My model is an encoder that has input Z
and output x
.
I'm trying to use a total_loss
that has both traditional supervised learning and regularization term(s). I have additional functions (outside the network) that use the input Z
and the predicted output x_pred
to calculate their respective regularization terms to include in the loss calculation.
# Custom training function within model class
def train_step(self, Z, x):
# Define loss object
loss_object = tf.keras.losses.MeanSquaredError()

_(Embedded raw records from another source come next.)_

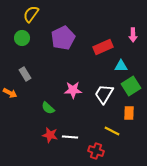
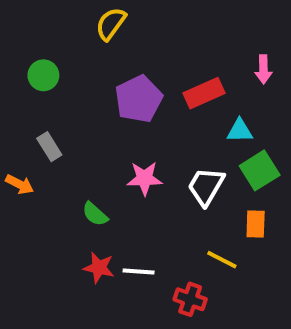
yellow semicircle: (31, 14) -> (111, 24), moved
purple pentagon: (63, 38) -> (139, 99), moved

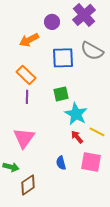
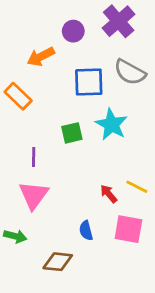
orange rectangle: (26, 75) -> (18, 96), moved
green square: (61, 94) -> (72, 133), moved
purple line: (27, 97) -> (34, 157), moved
cyan star: (76, 114) -> (111, 124), moved
brown diamond: (28, 185) -> (58, 262), moved, turned 40

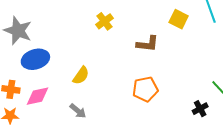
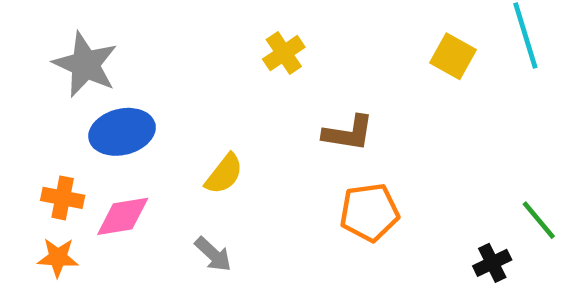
brown L-shape: (148, 44) -> (348, 133), moved

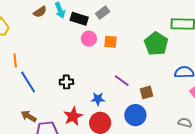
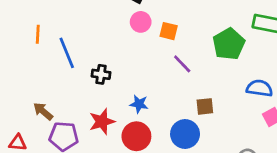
purple line: (122, 81) -> (182, 64), moved
blue line: (28, 82) -> (67, 53), moved

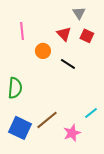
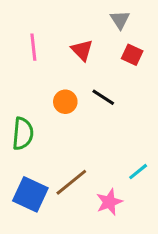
red triangle: (64, 34) -> (82, 50), moved
orange circle: (43, 51) -> (65, 102), moved

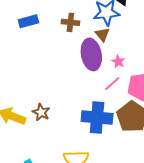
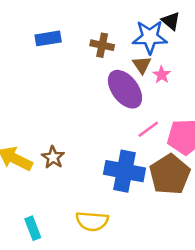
purple ellipse: (91, 54) -> (125, 89), turned -32
pink star: (118, 62) -> (162, 75), moved

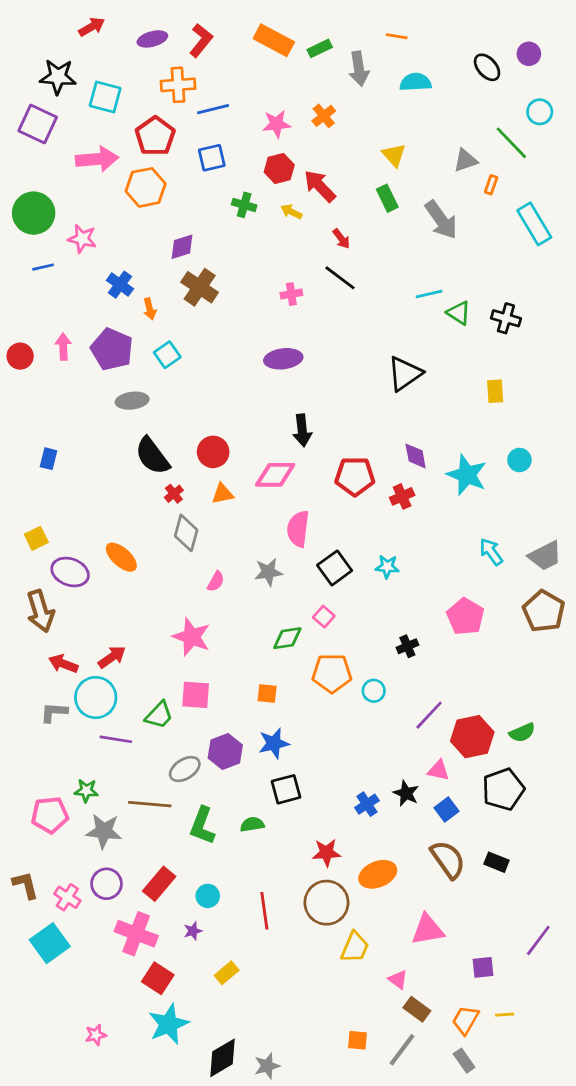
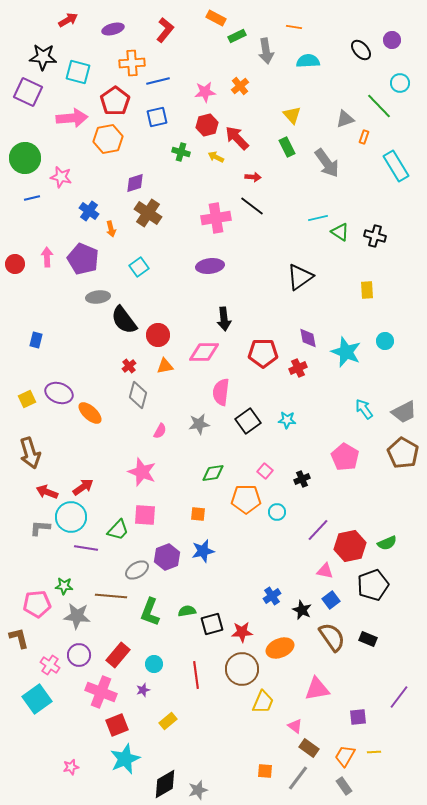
red L-shape: (201, 40) -> (165, 30), moved
orange rectangle: (274, 40) -> (216, 18), moved, size x0.7
red arrow: (341, 239) -> (253, 177), turned -49
pink cross: (291, 294) -> (216, 218), size x1.8
cyan square: (167, 355) -> (139, 267), moved
black semicircle: (152, 456) -> (124, 320), moved
purple ellipse: (70, 572) -> (59, 393), moved
pink square: (324, 617) -> (265, 471), moved
black square: (286, 789) -> (212, 624), moved
black star: (406, 793) -> (302, 610), moved
brown L-shape: (26, 885) -> (19, 638), moved
red square: (158, 978) -> (117, 725), turned 35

with tf.GradientTape() as tape:
# Get encoder output
x_pred = self.encoder(Z)
# Calculate traditional supervised learning data loss
data_loss = loss_object(x, x_pred)
# Calculate regularization terms
x_hat, Z_pred = calc_reg_terms(x_pred, Z) # physics-informed function
# Calculate respective regularization losses
loss_x = loss_object(x, x_hat)
loss_z = loss_object(Z, Z_pred)
"""<Additional Code>"""
What is the correct method for calculating the gradient of my total_loss
?
In the past, I've tried simply adding all the loss terms together, then taking the gradient of the summed loss.
### PAST METHOD ###
# Calculate total loss
total_loss = data_loss + a * loss_x + b * loss_z # a,b -> set hyperparameters
# Get gradients
grads = tape.gradient(total_loss, self.trainable_weights)
However, since my loss_x
and loss_z
are defined outside the encoder, I fear that these losses act more as a bias to the total_loss
calculation because the model is actually performing worse when these losses are added to data_loss
. The data_loss
term has a clear connection to the trainable weights of the encoder, making for a clear gradient calculation, but the same cannot easily be said for my regularization loss terms.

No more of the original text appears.